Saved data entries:

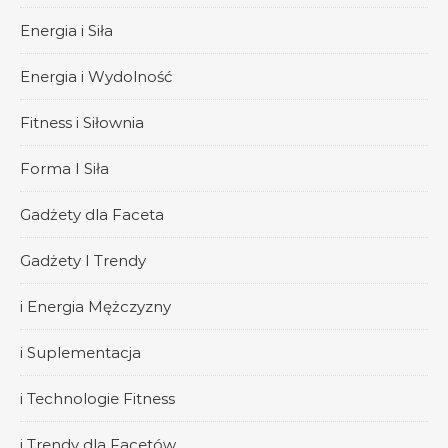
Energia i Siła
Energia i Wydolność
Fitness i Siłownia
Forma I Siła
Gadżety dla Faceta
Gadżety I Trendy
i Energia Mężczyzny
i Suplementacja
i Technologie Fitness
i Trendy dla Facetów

### WHAT NEEDS TO BE DONE
Each line above that includes the word "Gadżety" is to be copied.

### ANSWER FOR THIS EXERCISE
Gadżety dla Faceta
Gadżety I Trendy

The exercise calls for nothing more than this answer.